Origin of the word/name. Samuel Siegfried Bing's (38-05) gallery in Paris; he helped introduce Japanese art and artworks to the West and was a factor in the development of the Art Nouveau style during the late nineteenth century.Bing developed a flourishing import-export business from the 1870s onward, working through several commercial entities with various partners and family members; he concentrated on the importation and sale of Japanese and other Asian objets d'art, though his business also exported French goods to Japan, working through a Yokohama office managed by his younger brother August. In December 1895 he opened his famous gallery, the Maison de l'Art Nouveau, which showed works of artists of what would become known as the Art Nouveau style. Henry van de Velde designed the interior of the gallery, while Louis Comfort Tiffany supplied stained glass. Bing's gallery featured entire rooms designed in the Art Nouveau style by his in-house designers.
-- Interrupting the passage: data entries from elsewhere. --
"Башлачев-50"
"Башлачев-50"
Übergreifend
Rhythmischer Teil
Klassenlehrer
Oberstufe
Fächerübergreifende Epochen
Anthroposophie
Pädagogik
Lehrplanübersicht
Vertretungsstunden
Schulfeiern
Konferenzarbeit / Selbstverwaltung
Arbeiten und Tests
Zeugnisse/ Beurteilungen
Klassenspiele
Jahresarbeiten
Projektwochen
During the gallery's most successful period, 1896–1902, Bing sold a great variety of artistic work, included fabrics designed by William Morris, glassware by Louis Comfort Tiffany, jewelry, paintings, ceramics, stained glass, and furniture of Art Nouveau style. Bing dealt with customers ranging from private collectors to major museums, and helped to promote a global art market. His pavilion at the 1900 Paris World's Fair was especially notable. By this time Bing was the primary European dealer for the Rookwood Pottery Co. of Cincinnati and the Grueby Faience Company of Boston, as well as the wares of Tiffany.
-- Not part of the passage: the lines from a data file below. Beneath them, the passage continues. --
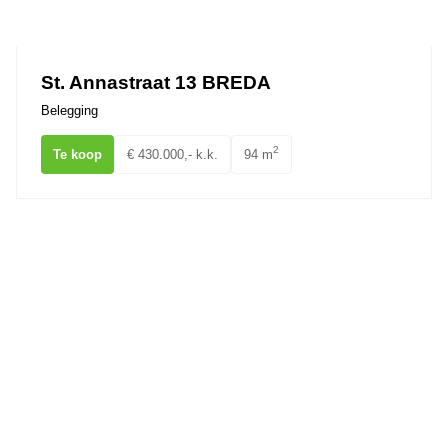
Ons team
St. Annastraat 13 BREDA
Belegging
2
Te koop
€ 430.000,- k.k.
94 m
Chopinstraat 0ong BREDA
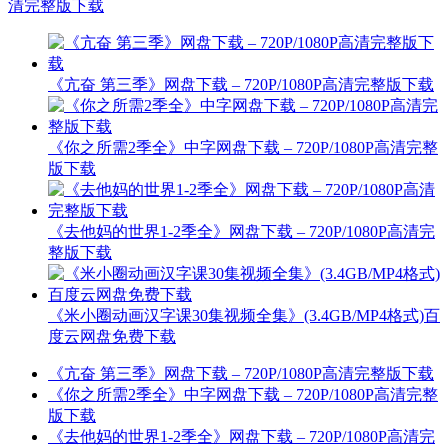
清完整版下载
《亢奋 第三季》网盘下载 – 720P/1080P高清完整版下载
《你之所需2季全》中字网盘下载 – 720P/1080P高清完整
版下载
《去他妈的世界1-2季全》网盘下载 – 720P/1080P高清完
整版下载
《米小圈动画汉字课30集视频全集》(3.4GB/MP4格式)百
度云网盘免费下载
《亢奋 第三季》网盘下载 – 720P/1080P高清完整版下载
《你之所需2季全》中字网盘下载 – 720P/1080P高清完整
版下载
《去他妈的世界1-2季全》网盘下载 – 720P/1080P高清完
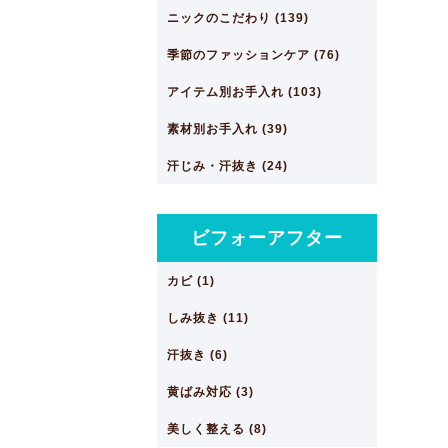
ニックのこだわり (139)
季節のファッションケア (76)
アイテム別お手入れ (103)
素材別お手入れ (39)
汗じみ・汗抜き (24)
ビフォーアフター
カビ (1)
しみ抜き (11)
汗抜き (6)
黄ばみ対応 (3)
美しく整える (8)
Siegfried Bing had also a significant role in promoting artists who were associated in the new style movement named Les Nabis, including Pierre Bonnard, Édouard Vuillard, Maurice Denis, Paul Sérusier, Paul Ranson and Felix Vallotton.
He published a monthly journal, Le Japon Artistique, which began in 1888 and was collected in three volumes in 1891. The journal influenced people like Gustav Klimt.